In the first of two WWF Championship matches that evening, Yokozuna defended his WWF Championship against Lex Luger, the co-winner of the 1994 Royal Rumble match. This wasn’t necessarily the worst booking decision of all time, because it was pretty unique. The reason the match was pointless is that nobody wanted Lex Luger to win and nobody believed that he was going to win.

After Hulk Hogan left the WWF in 1993, Vince McMahon tried to create his replacement. Instead of going with something new and different, something the fans wanted, he instead went with a carbon copy -- the overly patriotic, much-too-tanned, blonde, muscle-bound Lex Luger. The crowd wanted Bret Hart -- the regular guy, mild-tanned, dark haired, medium built Bret Hart.
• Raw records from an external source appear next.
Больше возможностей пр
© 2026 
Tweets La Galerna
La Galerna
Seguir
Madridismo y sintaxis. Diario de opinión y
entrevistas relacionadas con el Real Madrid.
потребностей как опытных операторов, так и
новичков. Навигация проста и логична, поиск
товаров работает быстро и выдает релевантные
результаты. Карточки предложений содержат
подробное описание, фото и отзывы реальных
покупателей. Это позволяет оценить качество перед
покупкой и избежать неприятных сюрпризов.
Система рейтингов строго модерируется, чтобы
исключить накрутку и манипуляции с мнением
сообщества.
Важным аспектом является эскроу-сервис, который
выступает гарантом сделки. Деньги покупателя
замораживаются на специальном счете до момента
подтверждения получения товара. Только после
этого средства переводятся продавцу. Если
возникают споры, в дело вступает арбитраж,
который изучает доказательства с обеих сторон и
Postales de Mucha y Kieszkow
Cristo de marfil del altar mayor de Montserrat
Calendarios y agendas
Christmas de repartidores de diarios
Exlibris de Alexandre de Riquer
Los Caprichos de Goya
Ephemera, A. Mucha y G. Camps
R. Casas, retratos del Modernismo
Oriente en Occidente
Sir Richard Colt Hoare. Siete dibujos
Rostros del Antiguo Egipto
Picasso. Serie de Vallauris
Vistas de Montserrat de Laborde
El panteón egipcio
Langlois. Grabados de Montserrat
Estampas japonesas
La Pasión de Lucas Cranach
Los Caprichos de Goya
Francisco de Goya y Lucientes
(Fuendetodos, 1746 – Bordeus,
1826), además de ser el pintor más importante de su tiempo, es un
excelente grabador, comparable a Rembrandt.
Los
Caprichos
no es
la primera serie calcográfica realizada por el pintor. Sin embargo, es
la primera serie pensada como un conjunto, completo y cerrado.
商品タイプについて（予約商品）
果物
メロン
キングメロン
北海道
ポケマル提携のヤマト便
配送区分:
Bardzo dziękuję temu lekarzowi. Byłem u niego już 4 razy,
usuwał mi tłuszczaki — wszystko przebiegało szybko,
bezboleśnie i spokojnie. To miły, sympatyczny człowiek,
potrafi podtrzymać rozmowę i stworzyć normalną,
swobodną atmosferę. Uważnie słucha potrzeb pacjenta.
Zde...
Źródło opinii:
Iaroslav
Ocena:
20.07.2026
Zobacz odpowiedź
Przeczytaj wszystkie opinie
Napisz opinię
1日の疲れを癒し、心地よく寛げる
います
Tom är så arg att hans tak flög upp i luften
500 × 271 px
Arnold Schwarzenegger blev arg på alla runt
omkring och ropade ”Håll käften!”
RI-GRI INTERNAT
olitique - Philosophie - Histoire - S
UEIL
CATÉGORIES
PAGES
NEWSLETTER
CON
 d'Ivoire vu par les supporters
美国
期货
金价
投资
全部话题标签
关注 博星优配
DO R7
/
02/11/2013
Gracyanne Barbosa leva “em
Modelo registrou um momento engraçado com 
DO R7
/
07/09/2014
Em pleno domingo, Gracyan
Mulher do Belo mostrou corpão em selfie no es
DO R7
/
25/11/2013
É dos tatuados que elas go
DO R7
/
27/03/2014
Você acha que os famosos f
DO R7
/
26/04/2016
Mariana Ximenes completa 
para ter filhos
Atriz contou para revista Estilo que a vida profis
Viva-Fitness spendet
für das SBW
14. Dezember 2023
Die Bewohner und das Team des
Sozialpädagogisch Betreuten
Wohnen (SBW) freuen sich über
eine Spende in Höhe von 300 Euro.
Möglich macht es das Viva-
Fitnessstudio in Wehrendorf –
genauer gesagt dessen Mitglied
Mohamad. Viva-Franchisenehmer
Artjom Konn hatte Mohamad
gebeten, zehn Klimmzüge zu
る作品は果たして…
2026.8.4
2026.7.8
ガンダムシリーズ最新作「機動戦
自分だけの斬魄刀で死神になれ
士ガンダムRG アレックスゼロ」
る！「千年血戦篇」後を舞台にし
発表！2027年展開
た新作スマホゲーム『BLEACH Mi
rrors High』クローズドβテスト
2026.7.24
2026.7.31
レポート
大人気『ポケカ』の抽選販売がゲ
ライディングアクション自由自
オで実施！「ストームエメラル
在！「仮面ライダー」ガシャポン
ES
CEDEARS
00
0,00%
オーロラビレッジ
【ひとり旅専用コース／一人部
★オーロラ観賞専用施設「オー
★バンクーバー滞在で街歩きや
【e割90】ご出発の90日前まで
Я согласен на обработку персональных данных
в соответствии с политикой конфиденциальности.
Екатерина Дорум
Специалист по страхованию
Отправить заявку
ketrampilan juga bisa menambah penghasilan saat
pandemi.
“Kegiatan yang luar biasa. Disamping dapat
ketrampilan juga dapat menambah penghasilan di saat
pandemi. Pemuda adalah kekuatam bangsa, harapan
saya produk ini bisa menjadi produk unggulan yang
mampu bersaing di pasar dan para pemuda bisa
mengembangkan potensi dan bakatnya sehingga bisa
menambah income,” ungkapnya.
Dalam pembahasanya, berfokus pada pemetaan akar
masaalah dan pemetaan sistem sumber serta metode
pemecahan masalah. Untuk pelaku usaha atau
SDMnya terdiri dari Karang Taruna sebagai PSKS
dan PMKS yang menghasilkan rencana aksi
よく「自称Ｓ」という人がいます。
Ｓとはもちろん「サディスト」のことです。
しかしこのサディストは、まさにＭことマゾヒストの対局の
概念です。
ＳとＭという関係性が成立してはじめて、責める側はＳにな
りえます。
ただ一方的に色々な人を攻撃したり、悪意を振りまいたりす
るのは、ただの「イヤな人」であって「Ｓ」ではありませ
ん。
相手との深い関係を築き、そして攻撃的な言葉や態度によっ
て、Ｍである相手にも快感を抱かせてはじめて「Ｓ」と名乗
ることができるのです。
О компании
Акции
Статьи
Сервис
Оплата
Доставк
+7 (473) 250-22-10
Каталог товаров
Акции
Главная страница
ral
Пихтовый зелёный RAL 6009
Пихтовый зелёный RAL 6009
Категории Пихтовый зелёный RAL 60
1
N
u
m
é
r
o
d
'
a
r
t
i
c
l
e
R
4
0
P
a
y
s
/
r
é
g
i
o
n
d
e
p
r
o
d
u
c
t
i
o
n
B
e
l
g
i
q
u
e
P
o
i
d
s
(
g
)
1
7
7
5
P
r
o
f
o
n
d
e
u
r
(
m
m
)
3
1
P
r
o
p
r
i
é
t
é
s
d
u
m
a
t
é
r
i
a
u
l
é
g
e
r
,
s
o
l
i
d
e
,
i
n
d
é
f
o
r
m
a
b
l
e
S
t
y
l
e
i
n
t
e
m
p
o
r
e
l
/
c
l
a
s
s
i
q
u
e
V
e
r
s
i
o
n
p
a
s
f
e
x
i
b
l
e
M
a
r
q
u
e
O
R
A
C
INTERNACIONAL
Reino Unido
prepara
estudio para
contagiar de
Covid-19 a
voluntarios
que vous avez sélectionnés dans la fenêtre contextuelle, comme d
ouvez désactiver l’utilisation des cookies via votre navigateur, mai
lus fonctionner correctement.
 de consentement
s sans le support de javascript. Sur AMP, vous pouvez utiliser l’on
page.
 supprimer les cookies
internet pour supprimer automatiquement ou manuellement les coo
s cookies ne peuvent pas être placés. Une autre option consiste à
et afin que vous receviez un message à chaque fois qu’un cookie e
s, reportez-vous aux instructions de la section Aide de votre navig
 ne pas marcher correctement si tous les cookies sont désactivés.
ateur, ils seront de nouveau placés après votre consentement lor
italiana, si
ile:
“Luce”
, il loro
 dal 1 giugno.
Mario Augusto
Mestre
Sound familiar?

In any event, Lex had failed to win the hearts of the crowd, and the WWF Championship, in the summer of 1993. He spent the fall and winter trying to get another shot and eventually got to enter the Royal Rumble match. 1994 was only the second year that earned the winner a shot at the WWF Championship at WrestleMania, and it was Luger’s only chance to avenge his loss to Yoko from SummerSlam.

At the same time, Bret Hart had a score to settle with Yokozuna that went back to the previous year’s WrestleMania, in which Yokozuna defeated him for the WWF Championship when Yoko’s manager, Mr Fuji, threw salt in Bret’s eyes.

Again, the overall story was good, because both men had a reason to want a shot at the champion and it was something very different for the WWF to do, especially for its time. But Luger was the wrong guy to do it with because the majority of the crowd didn’t have any interest in him. Maybe using Bret and his brother Owen Hart, who were feuding at the time, would have been a better idea.